窗外是城市零星未熄的灯火,窗里是被强行按着肆意蹂躏的林以宁。段承安托着他的大腿肉,让他双脚悬空离地,全身的重量和禁锢只靠那处死死吞着性器的穴口支撑。

        重力的下压让契合变得更加密不透风,林以宁仰着头,汗水顺着喉结滚落,嗓子彻底哑了。

        "会、会被人看见……"

        "这里三十楼。

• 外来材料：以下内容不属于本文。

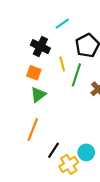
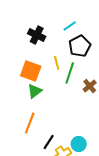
cyan line: (62, 24) -> (70, 26), moved
black cross: (40, 47) -> (37, 35), moved
orange square: (34, 73) -> (31, 71), size x1.5

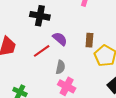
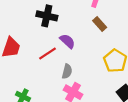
brown rectangle: (89, 40) -> (100, 24), moved, turned -48

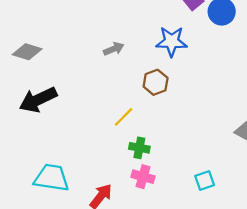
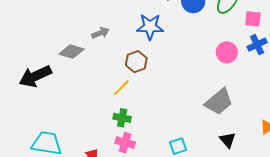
gray diamond: (27, 52) -> (72, 52), moved
yellow line: (124, 117) -> (121, 88), moved

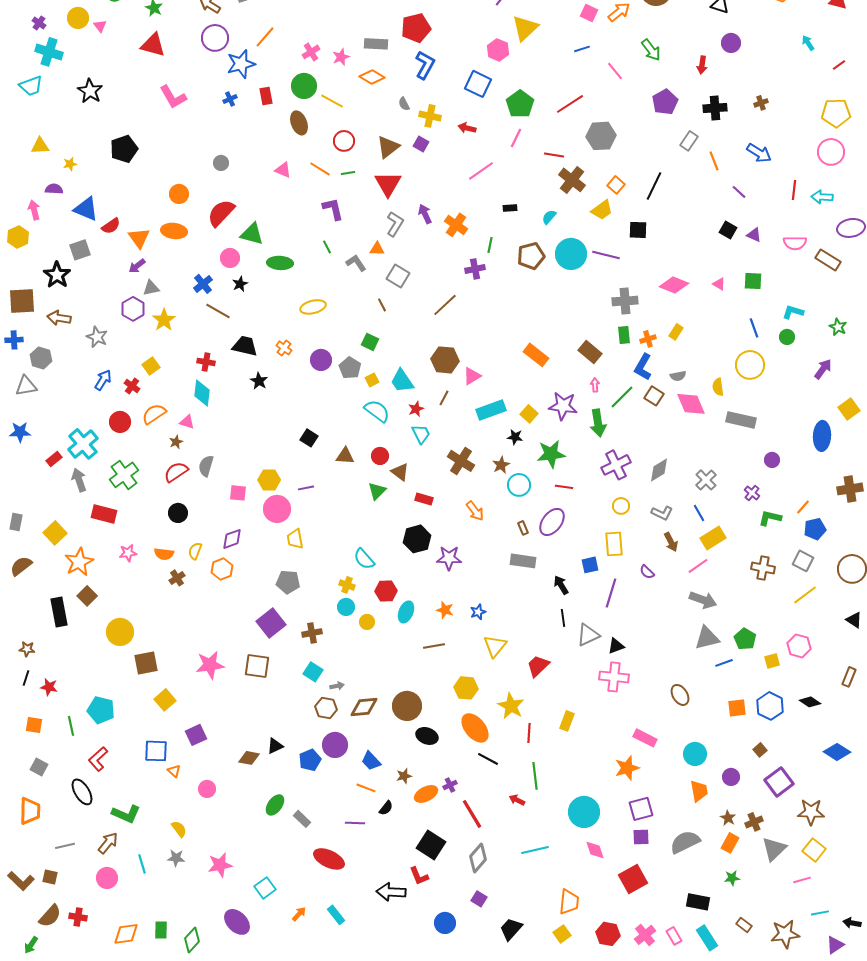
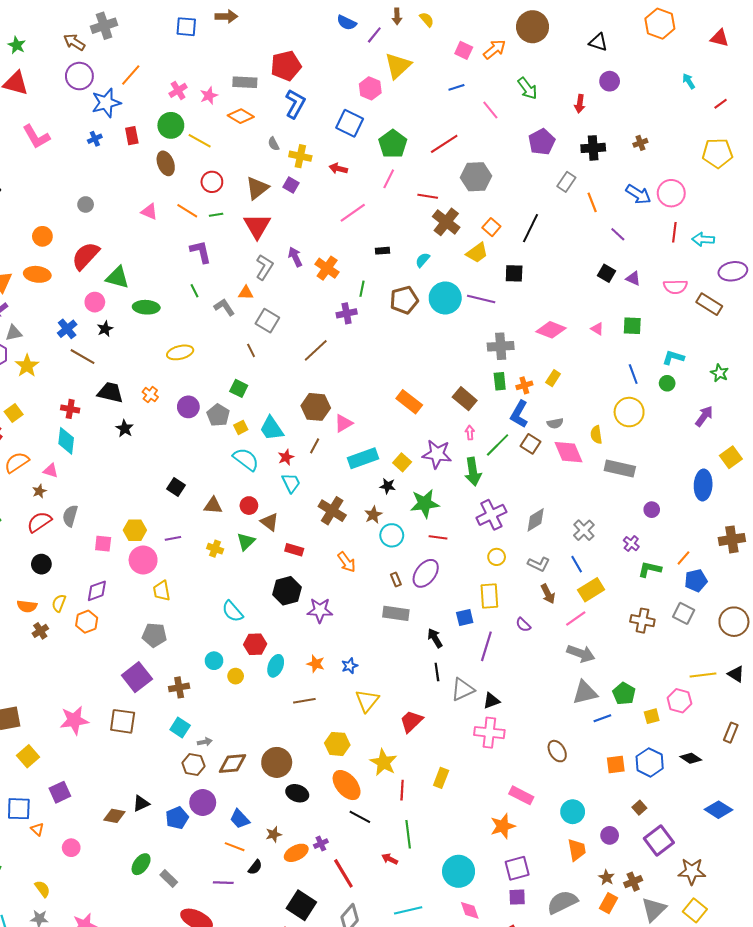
pink circle: (831, 152) -> (671, 193), moved
yellow cross: (347, 585) -> (215, 549), moved
yellow line: (805, 595) -> (703, 675), moved, turned 30

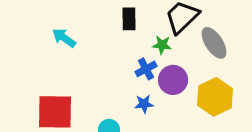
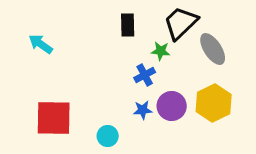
cyan arrow: (64, 38) -> (41, 44), moved
purple circle: (173, 80) -> (172, 106), moved

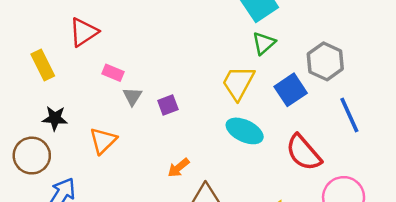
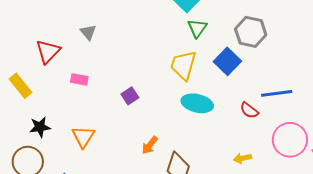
gray triangle: (132, 96) -> (88, 32), moved
blue line: (349, 115) -> (277, 93), moved, turned -60
red semicircle: (304, 153) -> (249, 110), size x0.6

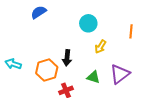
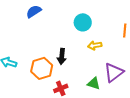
yellow arrow: (101, 47) -> (95, 45), turned 48
green triangle: (93, 77) -> (94, 83), moved

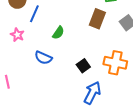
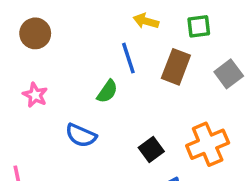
blue line: (34, 14) -> (128, 58), moved, turned -42
orange cross: (115, 63) -> (208, 144), turned -35

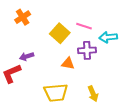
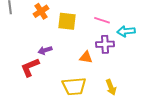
yellow square: (60, 33) -> (67, 21), moved, turned -36

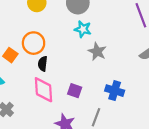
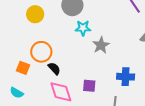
gray star: (97, 52) -> (101, 45), turned 30
black semicircle: (43, 64) -> (54, 68), turned 144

"段承安冷冷道,随即腰眼一沉,是一记毫无保留的深顶,"夹好。"

        林以宁只能更紧地夹。

        他双臂死死环住段承安的脖子,修长的双腿勾在对方结实的臂弯里,像一具没有灵魂的玩偶般被一次次托起、撞落。

        玻璃被他的後背撞得发出沉闷的咚咚声,胸前的乳尖在冷空气中挺立,却被段承安一口咬住,齿尖恶劣地重重碾过。

        前後夹击的刺激让林以宁几近崩溃。前端依旧被残忍地堵着,可後穴里的那一点却被无休止地重击,快感多得快要从毛孔里溢出来。

        温热的泪水和汗水混在一起,林以宁已经分不清自己是在哭还是笑。

        不知又被操了多久,段承安终於大发慈悲地松开了堵着铃口的手,却转而握住那根已经充血过头的性器,开始短而密地快速套弄,专挑那最脆弱的地方折磨。

        林以宁的浪叫彻底变成抽泣的气音,肠壁不受控制地剧烈痉挛,疯狂地吮吸着体内的硬物,像要把那根东西彻底融进血肉里。